I'm afraid that's the problem, though.  The code cannot recover freed
btree pages which can't be recycled for others to use.  There is no
choice but to reindex certain indexes.  You can use pgstattuple and
oid2name to get some idea of what is taking all the space, and
thereby be selective.

A

--
----
Andrew Sullivan                         204-4141 Yonge Street
Liberty RMS                           Toronto, Ontario Canada
<andrew@libertyrms.info>                              M2P 2A8
                                         +1 416 646 3304 x110


Re: Disk Utilization Increases And Time for Vacuum Increases.

От
Curt Sampson
Дата:
On Tue, 26 Aug 2003, Andrew Sullivan wrote:

> I'm afraid that's the problem, though.  The code cannot recover freed
> btree pages which can't be recycled for others to use.  There is no
> choice but to reindex certain indexes.

While we're at it, anybody got a clue on how to reindex system tables?
Our unit testing framework (yes, we unit test all of our database code)
has to do a lot of schema loads and drops, and the indexes for the
system tables (particularly pg_attribute) tend to grow dramatically,
slowing performance. (The total size of the pg_catalog starts out around
a few megabytes, and doesn't take too long to grow to several hundred
megabytes.)

So far, the only way I've found to fix this is to do a complete dump
and reload of the database, but that's a pain since we have tables with
mutual constraints that can't be reloaded without modifying the dump
file.

cjs
--
Curt Sampson  <cjs@cynic.net>   +81 90 7737 2974   http://www.NetBSD.org
    Don't you know, in this new Dark Age, we're all light.  --XTC

Re: Disk Utilization Increases And Time for Vacuum Increases.

От
Bruce Momjian
Дата:
scott.marlowe wrote:
> On Mon, 25 Aug 2003, Jeff Boes wrote:
>
> > >One action we have consiously not done is "REINDEX" on the
> > >table.

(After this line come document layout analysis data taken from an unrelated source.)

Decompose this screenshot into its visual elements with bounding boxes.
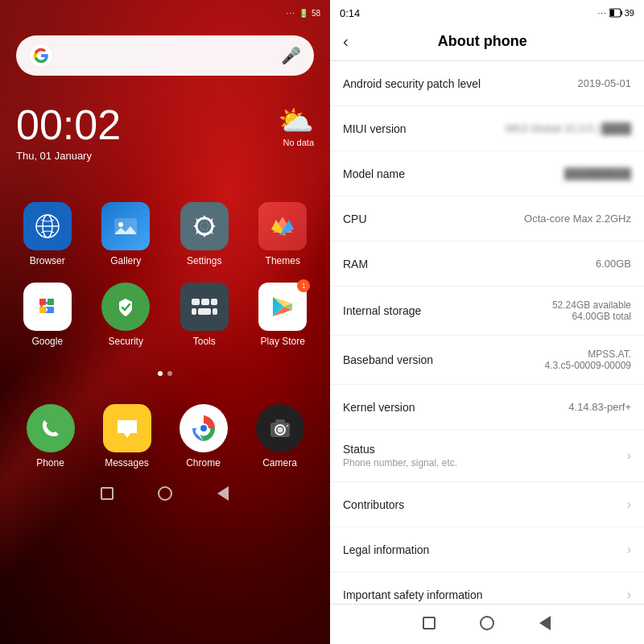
signal-dots-right: ··· [597,9,606,18]
weather-icon: ⛅ [278,104,314,138]
playstore-label: Play Store [261,336,305,347]
nav-back[interactable] [214,485,232,502]
svg-rect-14 [47,307,54,313]
nav-recents[interactable] [98,485,116,502]
row-kernel: Kernel version 4.14.83-perf+ [330,385,644,430]
about-header: ‹ About phone [330,23,644,61]
clock-time: 00:02 [16,104,121,146]
browser-icon [23,202,72,250]
nav-back-right[interactable] [536,614,554,632]
tools-icon [180,283,229,331]
settings-icon [180,202,229,250]
row-storage: Internal storage 52.24GB available64.00G… [330,287,644,336]
themes-label: Themes [266,255,300,266]
dock-camera[interactable]: Camera [246,404,314,469]
security-icon [101,283,150,331]
app-playstore[interactable]: 1 [252,283,315,347]
search-bar[interactable]: 🎤 [16,35,314,76]
back-button[interactable]: ‹ [343,32,349,51]
safety-chevron: › [627,588,631,602]
status-icons-right: ··· 39 [597,8,634,18]
app-google[interactable]: G Google [16,283,79,347]
app-security[interactable]: Security [95,283,158,347]
nav-bar-left [0,477,330,514]
recents-icon [101,487,114,500]
svg-rect-28 [275,419,285,423]
phone-icon [27,404,75,452]
bottom-dock: Phone Messages Ch [0,392,330,477]
app-settings[interactable]: Settings [173,202,236,266]
home-icon-right [480,616,494,630]
app-grid-row1: Browser Gallery [0,162,330,363]
svg-rect-31 [621,11,622,15]
no-data-label: No data [283,138,314,147]
left-panel: ··· 🔋 58 🎤 00:02 Thu, 01 January ⛅ No da… [0,0,330,644]
svg-point-27 [277,427,283,433]
row-safety[interactable]: Important safety information › [330,572,644,604]
contributors-chevron: › [627,497,631,512]
battery-icon-small: 🔋 [299,9,308,18]
right-panel: 0:14 ··· 39 ‹ About phone Android securi… [330,0,644,644]
svg-point-29 [286,425,288,427]
kernel-label: Kernel version [343,401,568,414]
kernel-value: 4.14.83-perf+ [568,401,631,413]
row-ram: RAM 6.00GB [330,242,644,287]
signal-dots: ··· [287,9,295,18]
app-tools[interactable]: Tools [173,283,236,347]
model-name-label: Model name [343,167,564,180]
gallery-label: Gallery [110,255,141,266]
battery-percent-left: 58 [312,9,320,18]
baseband-label: Baseband version [343,353,545,366]
svg-rect-20 [198,308,211,315]
nav-home[interactable] [156,485,174,502]
google-logo [29,43,53,68]
app-browser[interactable]: Browser [16,202,79,266]
svg-point-8 [200,222,208,230]
google-label: Google [31,336,63,347]
safety-label: Important safety information [343,588,621,601]
ram-label: RAM [343,258,596,270]
svg-point-5 [118,222,123,227]
ram-value: 6.00GB [596,258,631,270]
model-name-value: █████████ [564,167,631,180]
row-cpu: CPU Octa-core Max 2.2GHz [330,196,644,242]
app-themes[interactable]: Themes [252,202,315,266]
svg-rect-19 [192,308,196,315]
miui-version-label: MIUI version [343,122,506,135]
dock-chrome[interactable]: Chrome [169,404,237,469]
legal-label: Legal information [343,543,621,556]
svg-rect-32 [610,10,614,16]
status-sub: Phone number, signal, etc. [343,457,621,469]
android-security-value: 2019-05-01 [578,77,632,89]
row-label-container: Android security patch level [343,77,578,90]
row-status[interactable]: Status Phone number, signal, etc. › [330,430,644,482]
row-legal[interactable]: Legal information › [330,527,644,572]
svg-rect-21 [213,308,217,315]
app-gallery[interactable]: Gallery [95,202,158,266]
dock-phone[interactable]: Phone [16,404,85,469]
svg-rect-16 [192,299,200,305]
nav-recents-right[interactable] [420,614,438,632]
clock-area: 00:02 Thu, 01 January ⛅ No data [0,88,330,162]
row-contributors[interactable]: Contributors › [330,482,644,527]
playstore-icon: 1 [258,283,307,331]
weather-widget: ⛅ No data [278,104,314,147]
browser-label: Browser [30,255,65,266]
android-security-label: Android security patch level [343,77,578,90]
chrome-icon [180,404,228,452]
cpu-label: CPU [343,213,524,225]
svg-rect-13 [39,307,46,313]
about-title: About phone [358,33,607,50]
dock-messages[interactable]: Messages [93,404,161,469]
messages-icon [103,404,151,452]
security-label: Security [109,336,143,347]
nav-home-right[interactable] [478,614,496,632]
settings-label: Settings [187,255,221,266]
status-time: 0:14 [340,7,360,19]
gallery-icon [101,202,150,250]
row-miui-version: MIUI version MIUI Global 10.3.5 | ████ [330,106,644,151]
battery-num-right: 39 [625,8,634,18]
settings-list: Android security patch level 2019-05-01 … [330,61,644,604]
svg-point-24 [200,425,207,431]
android-security-value-container: 2019-05-01 [578,77,632,89]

We want to avoid that as far as possible.
> >
> > Why? It's usually a very painless step, unless the table has millions and
> > millions of rows. We reindex tables with multiple indexes and several million
> > rows on a weekly basis. The only downside is that the table seems to be quite
> > "busy" during the process, which only takes a few minutes.
> >
> > AFAIK, VACUUM doesn't reclaim space taken up by indexes. In fact, the more
> > deletes you do, the larger the index space gets, and the *slower* the index
> > performs. A periodic REINDEX cleans up a lot of problems.
>
> Note that in 7.4 the fix for this is in, so if you have a chance to test
> it out with your indexes and their growth problem please test it to see if
> it works right.
>
> I haven't tested 7.4 beta1 yet very hard, just on my workstation, with
> relatively low level stuff.

I am not sure we have completely dealt with index growth in 7.4.  What
we have new in 7.4 is the ability for non-FULL VACUUM to collect info on
free index pages and reuse them.

However, VACUUM FULL does not shrink the index table unless those pages
are the last pages of the file.  (Could it shift free pages to the end
and then truncate index?)  Also, does VACUUM FULL on an index put the
empty index pages in the FSM map?  It doesn't do that for heap pages
because there are none after vacuum, but there might be free index pages
that we should record.

Interesting I found a reference of doing an auto-reindex as part of
VACUUM FULL:

    #ifdef NOT_USED

        /*
         * reindex in VACUUM is dangerous under WAL. ifdef out until it
         * becomes safe.
         */
        if (reindex)
        {
            vac_close_indexes(nindexes, Irel);
            Irel = (Relation *) NULL;
            activate_indexes_of_a_table(onerel, false);
        }
    #endif   /* NOT_USED */


--
  Bruce Momjian                        |  http://candle.pha.pa.us
  pgman@candle.pha.pa.us               |  (610) 359-1001
  +  If your life is a hard drive,     |  13 Roberts Road
  +  Christ can be your backup.        |  Newtown Square, Pennsylvania 19073

Re: Disk Utilization Increases And Time for Vacuum Increases.

От
Tom Lane
Дата:
Curt Sampson <cjs@cynic.net> writes:
> While we're at it, anybody got a clue on how to reindex system tables?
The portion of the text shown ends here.